What the task asks:
Would you restate, word for word, only the lines starting at the one with "нејзино спроведување" and ending with the final line of the entries below? Pictures stay out.
Data provided Block Start
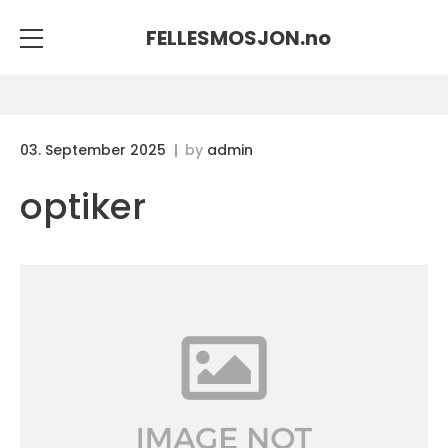
FELLESMOSJON.
no
03. September 2025
by
admin
optiker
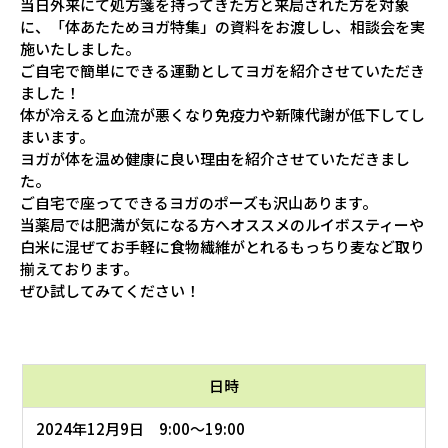
当日外来にて処方箋を持ってきた方と来局された方を対象
に、「体あたためヨガ特集」の資料をお渡しし、相談会を実
施いたしました。
ご自宅で簡単にできる運動としてヨガを紹介させていただき
ました！
体が冷えると血流が悪くなり免疫力や新陳代謝が低下してし
まいます。
ヨガが体を温め健康に良い理由を紹介させていただきまし
た。
ご自宅で座ってできるヨガのポーズも沢山あります。
当薬局では肥満が気になる方へオススメのルイボスティーや
白米に混ぜてお手軽に食物繊維がとれるもっちり麦など取り
揃えております。
ぜひ試してみてください！
日時
2024年12月9日 9:00～19:00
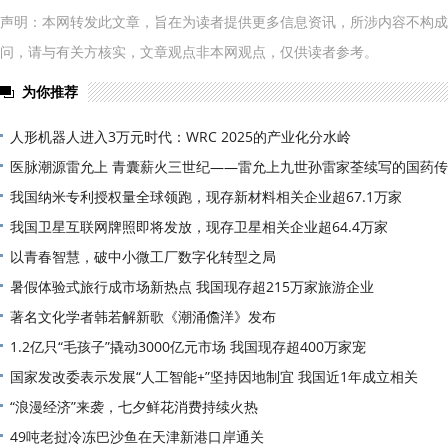
声明：本网转发此文章，旨在为读者提供更多信息资讯，所涉内容不构成
问，请与有关方核实，文章观点非本网观点，仅供读者参考。
为你推荐
人形机器人进入3万元时代：WRC 2025的产业化分水岭
医脉潮源雷允上 青囊薪火三世纪——雷允上九世孙雷家荃续写的国药传
我国纳米专利授权量全球领跑，现存新材料相关企业超67.1万家
我国卫星互联网牌照即将发放，现存卫星相关企业超64.4万家
以青春智慧，破中小微工厂数字化转型之局
暑假体验式旅行成市场新热点 我国现存超215万家旅游企业
著名文化学者韩若解新歌《潮涌儋洋》发布
1.2亿只“毛孩子”撬动3000亿元市场 我国现存超400万家宠
国家发改委表示发展“人工智能+”坚持因地制宜 我国近1年成立相关
“浪漫经济”来袭，七夕鲜花消费持续火热
49吨老挝冷冻巴沙鱼在天津新港口岸通关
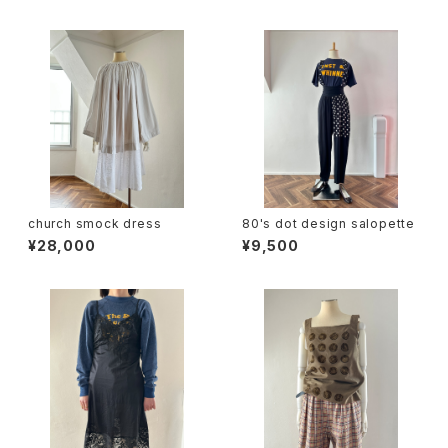
church smock dress
80's dot design salopette
¥28,000
¥9,500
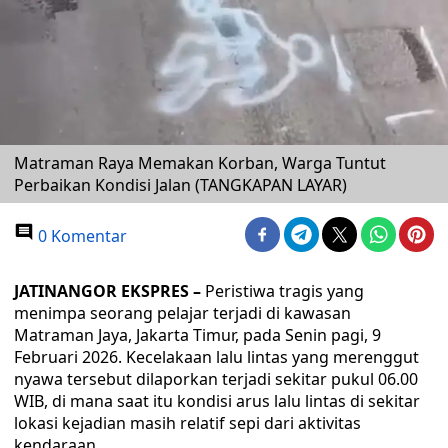
Matraman Raya Memakan Korban, Warga Tuntut
Perbaikan Kondisi Jalan (TANGKAPAN LAYAR)
0 Komentar
JATINANGOR EKSPRES –
Peristiwa tragis yang
menimpa seorang pelajar terjadi di kawasan
Matraman Jaya, Jakarta Timur, pada Senin pagi, 9
Februari 2026. Kecelakaan lalu lintas yang merenggut
nyawa tersebut dilaporkan terjadi sekitar pukul 06.00
WIB, di mana saat itu kondisi arus lalu lintas di sekitar
lokasi kejadian masih relatif sepi dari aktivitas
kendaraan.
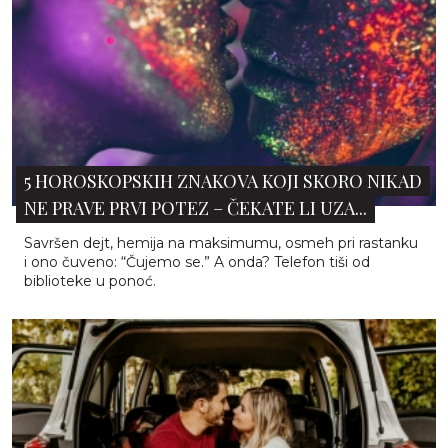
5 HOROSKOPSKIH ZNAKOVA KOJI SKORO NIKAD
NE PRAVE PRVI POTEZ – ČEKATE LI UZA...
Savršen dejt, hemija na maksimumu, osmeh pri rastanku
i ono čuveno: “Čujemo se.” A onda? Telefon tiši od
biblioteke u ponoć.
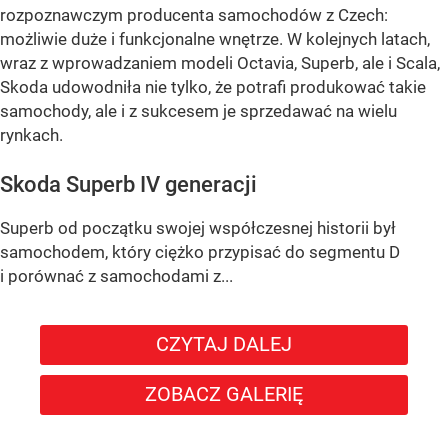
rozpoznawczym producenta samochodów z Czech:
możliwie duże i funkcjonalne wnętrze. W kolejnych latach,
wraz z wprowadzaniem modeli Octavia, Superb, ale i Scala,
Skoda udowodniła nie tylko, że potrafi produkować takie
samochody, ale i z sukcesem je sprzedawać na wielu
rynkach.
Skoda Superb IV generacji
Superb od początku swojej współczesnej historii był
samochodem, który ciężko przypisać do segmentu D
i porównać z samochodami z...
CZYTAJ DALEJ
ZOBACZ GALERIĘ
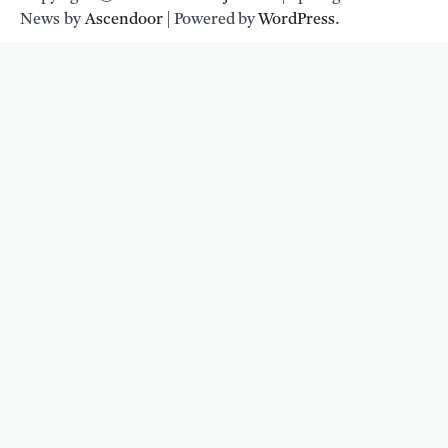
News by
Ascendoor
| Powered by
WordPress
.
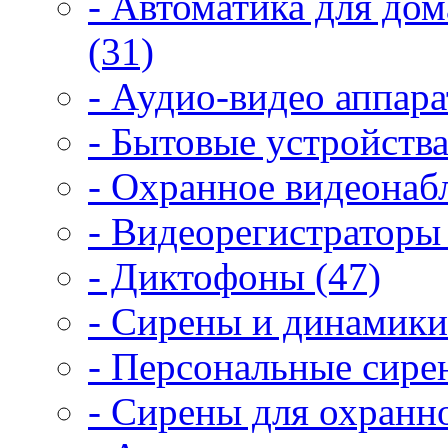
- Автоматика для дом
(31)
- Аудио-видео аппара
- Бытовые устройства
- Охранное видеонаб
- Видеорегистраторы 
- Диктофоны (47)
- Сирены и динамики
- Персональные сире
- Сирены для охранн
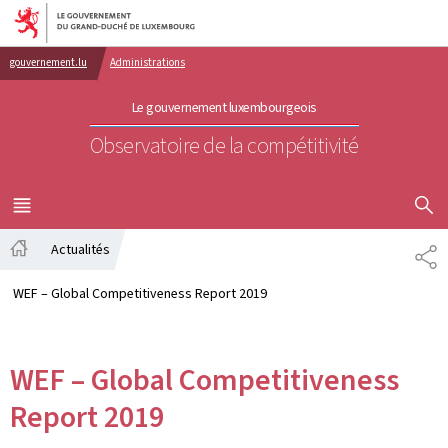
Aller au menu principal
Aller au contenu
gouvernement.lu
Administrations
Le gouvernement luxembourgeois
Observatoire de la compétitivité
AFFICHER
MENU
PRINCIPAL
Actualités
PA
Accueil
WEF – Global Competitiveness Report 2019
WEF – Global Competitiveness
Report 2019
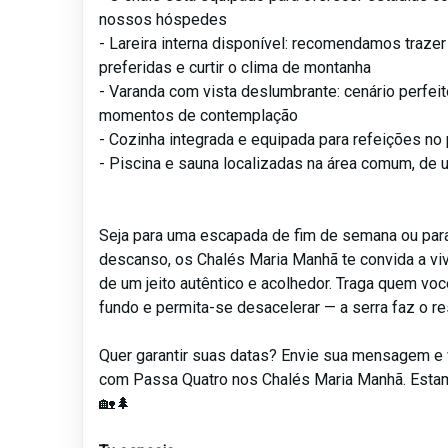
nossos hóspedes
- Lareira interna disponível: recomendamos traze
preferidas e curtir o clima de montanha
- Varanda com vista deslumbrante: cenário perfeit
momentos de contemplação
- Cozinha integrada e equipada para refeições no 
- Piscina e sauna localizadas na área comum, de 
Seja para uma escapada de fim de semana ou para
descanso, os Chalés Maria Manhã te convida a viv
de um jeito autêntico e acolhedor. Traga quem voc
fundo e permita-se desacelerar — a serra faz o re
Quer garantir suas datas? Envie sua mensagem e 
com Passa Quatro nos Chalés Maria Manhã. Esta
🏡🌲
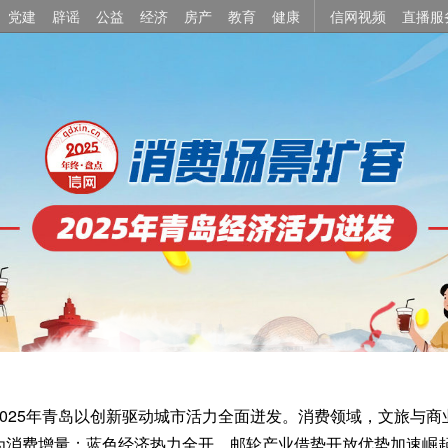
党建
辟谣
公益
经济
房产
教育
健康
信网视频
直播服
2025年青岛以创新驱动城市活力全面迸发。消费领域，文旅与商
为消费增量；蓝色经济热力全开，邮轮产业借势开放优势加速崛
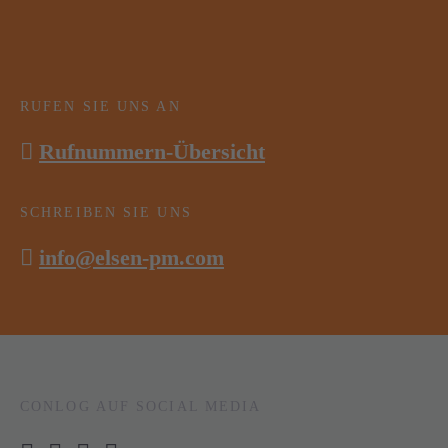
RUFEN SIE UNS AN
Rufnummern-Übersicht
SCHREIBEN SIE UNS
info@elsen-pm.com
CONLOG AUF SOCIAL MEDIA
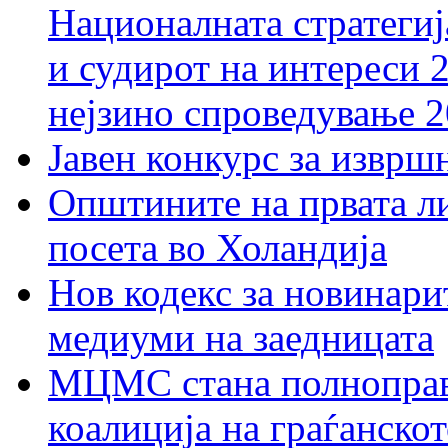
Националната стратегиј
и судирот на интереси 
нејзино спроведување 
Јавен конкурс за изврш
Општините на првата ли
посета во Холандија
Нов кодекс за новинарит
медиуми на заедницата
МЦМС стана полноправн
коалиција на граѓанск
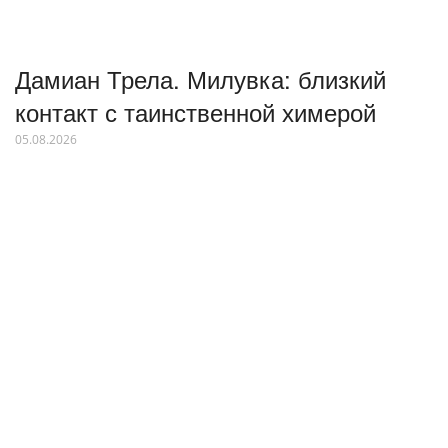
Дамиан Трела. Милувка: близкий
контакт с таинственной химерой
05.08.2026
Data provided Block End
Answer to the exercise:
нејзино спроведување 
Јавен конкурс за изврш
Општините на првата ли
посета во Холандија
Нов кодекс за новинарит
медиуми на заедницата
МЦМС стана полноправн
коалиција на граѓанск
Дамиан Трела. Милувка: близкий
контакт с таинственной химерой
05.08.2026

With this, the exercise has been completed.